===== Provided records =====

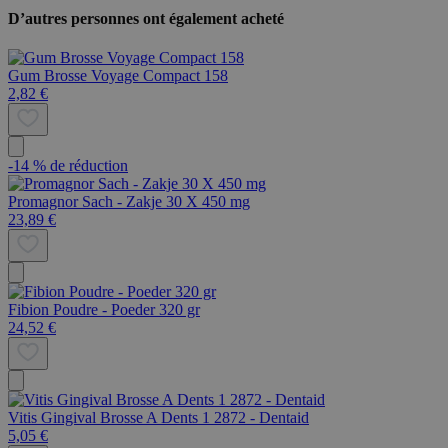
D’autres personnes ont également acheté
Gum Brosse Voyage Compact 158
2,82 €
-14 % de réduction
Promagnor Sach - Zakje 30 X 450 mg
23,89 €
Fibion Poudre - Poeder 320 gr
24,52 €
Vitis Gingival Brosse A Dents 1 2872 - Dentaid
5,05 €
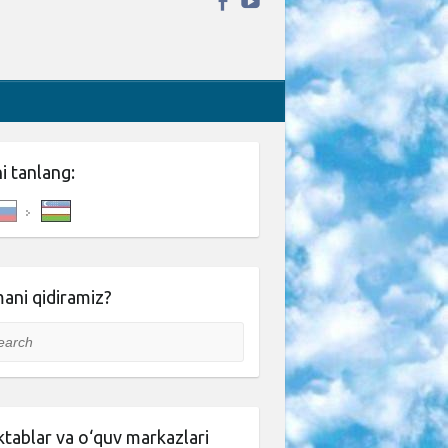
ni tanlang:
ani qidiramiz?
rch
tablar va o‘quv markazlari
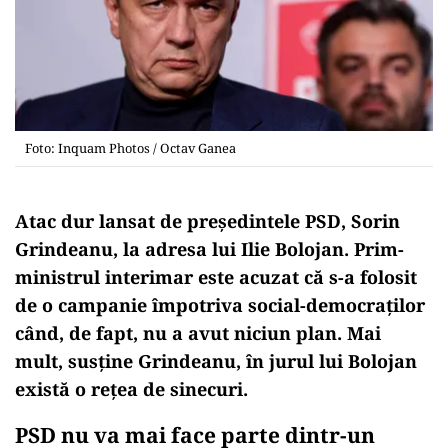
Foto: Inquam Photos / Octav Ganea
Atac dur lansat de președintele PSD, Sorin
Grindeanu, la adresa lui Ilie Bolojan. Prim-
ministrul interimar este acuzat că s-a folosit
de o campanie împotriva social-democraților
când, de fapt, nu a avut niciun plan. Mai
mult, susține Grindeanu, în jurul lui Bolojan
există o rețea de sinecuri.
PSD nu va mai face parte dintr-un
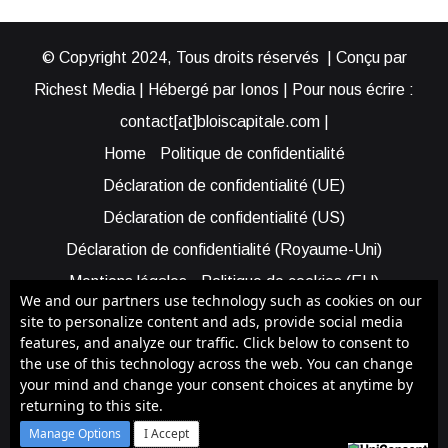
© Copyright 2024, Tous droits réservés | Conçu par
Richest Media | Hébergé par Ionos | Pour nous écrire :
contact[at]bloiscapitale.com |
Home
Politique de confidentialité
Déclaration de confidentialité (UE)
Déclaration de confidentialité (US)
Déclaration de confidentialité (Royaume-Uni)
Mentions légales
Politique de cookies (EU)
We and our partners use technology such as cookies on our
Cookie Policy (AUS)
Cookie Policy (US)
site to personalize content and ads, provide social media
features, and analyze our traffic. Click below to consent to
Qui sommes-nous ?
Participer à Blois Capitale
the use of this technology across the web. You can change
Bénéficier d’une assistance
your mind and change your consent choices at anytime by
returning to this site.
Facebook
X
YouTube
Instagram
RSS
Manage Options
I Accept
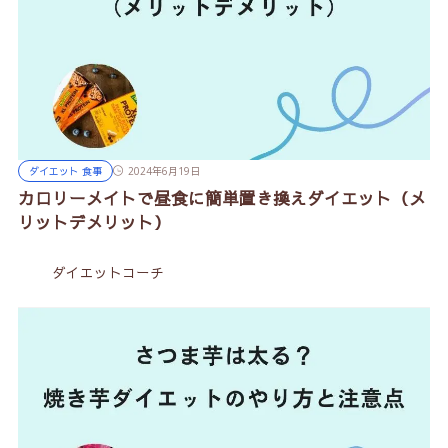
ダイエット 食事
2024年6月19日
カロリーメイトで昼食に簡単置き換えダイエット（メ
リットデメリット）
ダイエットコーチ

=====

#### Work to be completed:
With the pictures dropped, give every entry above again exactly.

#### Answer to this exercise:
D’autres personnes ont également acheté
Gum Brosse Voyage Compact 158
2,82 €
-14 % de réduction
Promagnor Sach - Zakje 30 X 450 mg
23,89 €
Fibion Poudre - Poeder 320 gr
24,52 €
Vitis Gingival Brosse A Dents 1 2872 - Dentaid
5,05 €
ni tanlang:
ani qidiramiz?
rch
tablar va o‘quv markazlari
Foto: Inquam Photos / Octav Ganea
Atac dur lansat de președintele PSD, Sorin
Grindeanu, la adresa lui Ilie Bolojan. Prim-
ministrul interimar este acuzat că s-a folosit
de o campanie împotriva social-democraților
când, de fapt, nu a avut niciun plan. Mai
mult, susține Grindeanu, în jurul lui Bolojan
există o rețea de sinecuri.
PSD nu va mai face parte dintr-un
© Copyright 2024, Tous droits réservés | Conçu par
Richest Media | Hébergé par Ionos | Pour nous écrire :
contact[at]bloiscapitale.com |
Home
Politique de confidentialité
Déclaration de confidentialité (UE)
Déclaration de confidentialité (US)
Déclaration de confidentialité (Royaume-Uni)
Mentions légales
Politique de cookies (EU)
We and our partners use technology such as cookies on our
Cookie Policy (AUS)
Cookie Policy (US)
site to personalize content and ads, provide social media
features, and analyze our traffic. Click below to consent to
Qui sommes-nous ?
Participer à Blois Capitale
the use of this technology across the web. You can change
Bénéficier d’une assistance
your mind and change your consent choices at anytime by
returning to this site.
Facebook
X
YouTube
Instagram
RSS
Manage Options
I Accept
ダイエット 食事
2024年6月19日
カロリーメイトで昼食に簡単置き換えダイエット（メ
リットデメリット）
ダイエットコーチ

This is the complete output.